I went to your grave today. I put a poinsettia there for you. I'm sorry I didn't bring Christmas lights and Darth Vader. I know you're disappointed. ;-) I did joke about placing a Star Wars toy, a wrestling action figure, a Blue Jays flag, and some other items there though. It could be the most interesting grave in the whole place, or the junkiest? The thought made me laugh. You do have a LOT of stuff. There's plenty of items to choose from around here!
It's easy to be sad without you. Actually, it's my normal right now. I thought tonight I could focus on happy memories rather than my grief. So here are a few things that popped into my head in the last few days that made me smile...

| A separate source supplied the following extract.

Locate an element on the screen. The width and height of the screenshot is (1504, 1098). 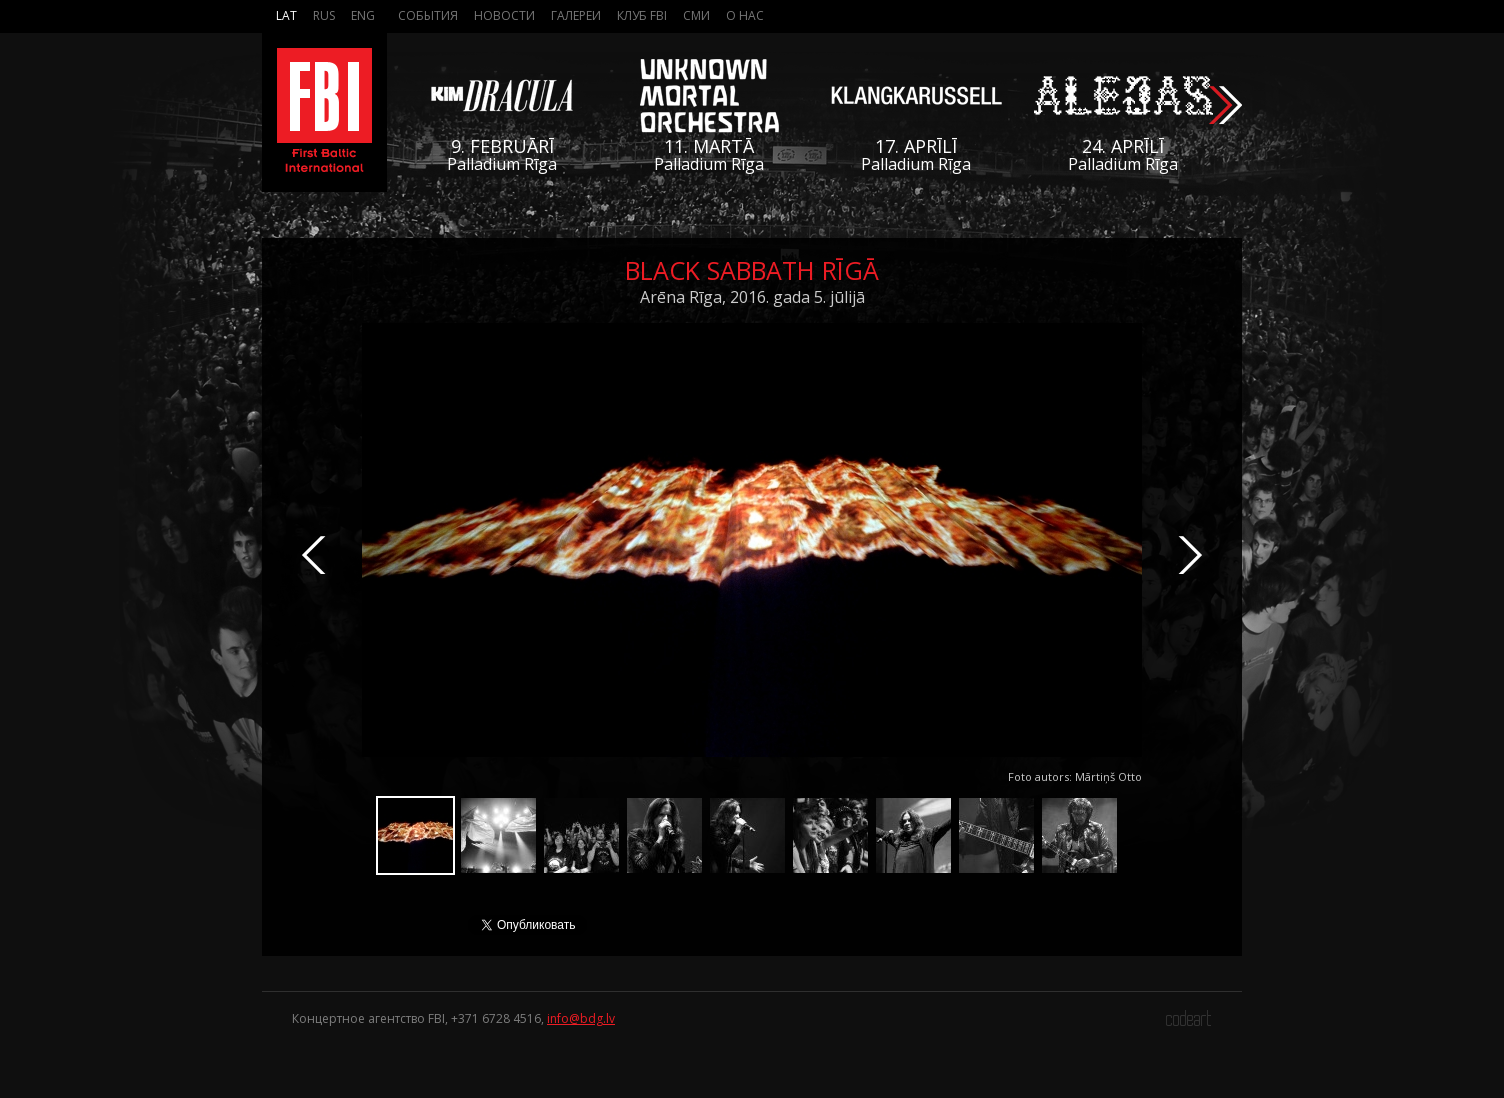 События is located at coordinates (428, 15).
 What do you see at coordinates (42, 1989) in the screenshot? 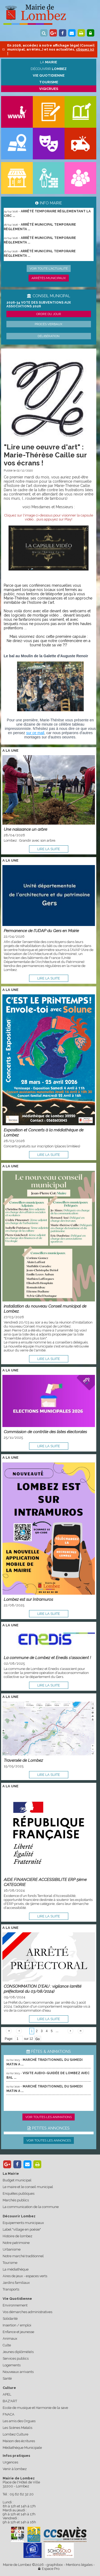 I see `CONSOMMATION D'EAU : vigilance (arrêté préfectoral du 03/08/2024)` at bounding box center [42, 1989].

- Shortly after we met I inquired about the type of car you drove. I'm pretty sure you thought I was shallow. You seemed genuine, but I was trying to figure out if you were what you seemed. I thought perhaps you were really a meat head in a Jeep, a pretty boy in a sports car, or a redneck in a truck. Stereotypes, yes. Rude, sure. At the time, that was my perception of college boys. Of course, you weren't in college when we met that's why I called you my "man friend." I was relieved to learn you drove an Isuzu Rodeo. Somehow it put you in my "must be a normal guy" category. In the end, material things were unimportant because I fell in love with you. It turns out you were the best person I've ever known.
- The first time you told me you loved me. It was in 2005. I thought you were drunk. I wasn't sure you meant what you said. I thought I heard you wrong, maybe I was dreaming, maybe anything...surely Jay Lowe didn't just say he loved me. But you did. You love me. You made me feel loved every single day and treasured every moment we had together. You continue to fill my heart with love.
- The road trip from Winston-Salem to Atlanta for the Sugar Bowl in January 2006. We were beginning to see and plan our future together. We talked about getting married, having children one day, about my move to Nashville, and many other things. I remember that road trip as the start of our life together. It was the first time "we" made plans. It was one of the best road trips I've ever taken with you.
Happy memories. Our life together was beautiful and perfect and full of love.
I love you. I miss you. I wish you were here.